La nascita della scuola

La Scuola di Arte Educatrice viene fondata a Roma nel 1890 dal pittore e ceramista Francesco Randone, che animato da vocazione idealistica, si propone di educare all’arte i figli del popolo.
Il suo programma è semplice e rivoluzionario al tempo stesso: “insegnare quanto non si insegna nelle scuole pubbliche”, ossia: povertà, diretto contatto con la natura, dalla quale trarre ispirazione, strumenti e insegnamenti.

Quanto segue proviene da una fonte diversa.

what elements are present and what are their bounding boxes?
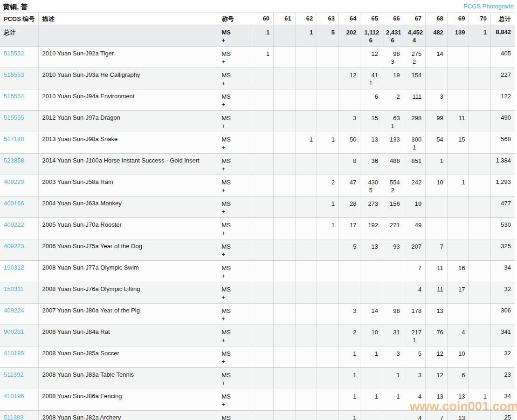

Nel 1894 il Ministro della Pubblica Istruzione, Guido Baccelli affida a Randone la Torre XXXIX delle mura aureliane, in Via Campania 10, il luogo dove viene ufficialmente installata la scuola. In ricordo di quest'evento viene piantato un cipresso, albero caro al Maestro perché portatore di un messaggio simbolico. Nel mese di maggio di quell’anno, Ruggero Bonghi, ex Ministro della Pubblica Istruzione, in visita alle Mura, battezza l’attività con il nome di Scuola d'Arte Educatrice.
Nel 1906 il metodo Randone suscita l’interesse di Maria Montessori che ne riprende alcuni elementi nella Pedagogia Scientifica applicata nelle Case dei Bambini pubblicata a Città di Castello nel 1909, e nel 1914 viene fondata una seconda sede al Pincio.
La Scuola prosegue ininterrotta fino ai giorni nostri, anche dopo la scomparsa di Randone, animata dalle sue figlie e, successivamente, dalle nipoti.